Lazarus understood nothing of what was happening.  It had been enough that Evie had survived the night, that he had resisted the evil feeding on his soul.  When the bomb went off on the hill and the light and the thunder raged, nothing mattered to him more than escaping with Evie before she was taken away from him by King, or by Abraham.  Nobody was looking when he tugged at Evie’s hand and led her away into the storming night.
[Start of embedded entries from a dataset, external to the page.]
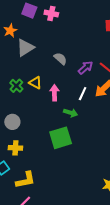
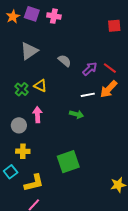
orange star: (10, 31) -> (13, 17), moved
pink arrow: (54, 93) -> (37, 115), moved
white line: (83, 94) -> (88, 95), turned 56
green square: (61, 138) -> (68, 162), moved

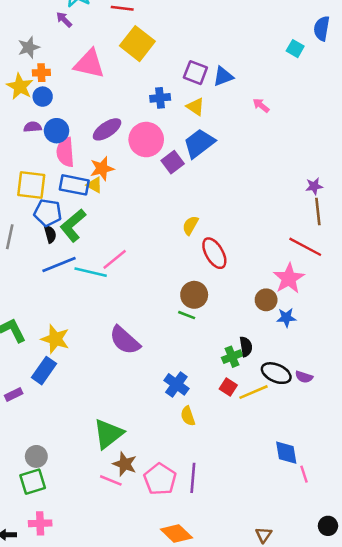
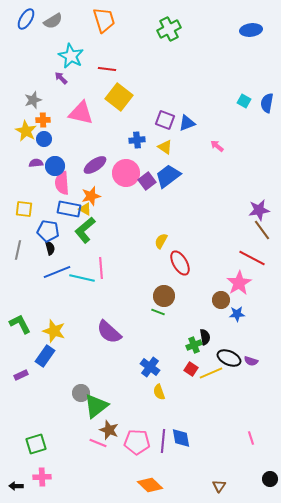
blue semicircle: (322, 28) -> (267, 103), moved
purple square: (173, 162) -> (147, 181), moved
yellow square: (31, 185) -> (24, 209), moved, size x0.7
purple star: (314, 186) -> (259, 210), size x1.5
brown line: (318, 211) -> (262, 230), turned -30
green L-shape: (73, 225) -> (85, 230), moved
pink line: (115, 259) -> (101, 268), turned -55
blue diamond: (286, 453) -> (181, 438), moved
gray circle: (36, 456) -> (81, 393), moved
pink pentagon: (160, 479) -> (137, 442), turned -30

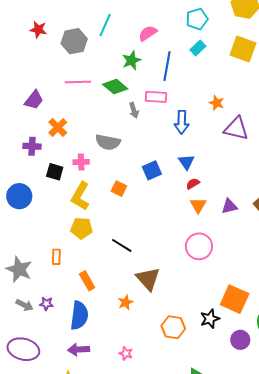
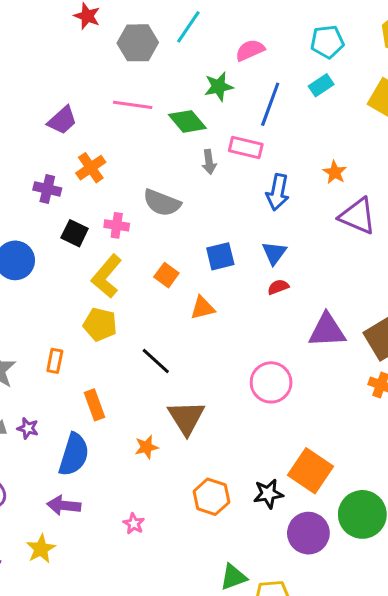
orange triangle: (198, 205) -> (203, 308), moved, turned 36
purple triangle: (229, 206) -> (327, 330), size x1.5
purple circle: (240, 340) -> (308, 533), size x1.4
He hurried her through the burning ruins of Silver Ridge.  The emotional chaos tearing at him unraveled the years of his life.  By the time he reached the house, it was as he remembered it from years gone by.  He snuck in the back way so that Ma and Zeke wouldn't see them and crawled into the bed he and Evie had shared as children.

He clung to her as they had as children, his head swimming with fatigue and confusion.  Guilt sullied the illusion of innocence he tried to foster about his relationship with Evie, bit it was far too late to pretend.  He had overstepped himself, destroyed Evie's trust in him, and they had become as strangers to one another.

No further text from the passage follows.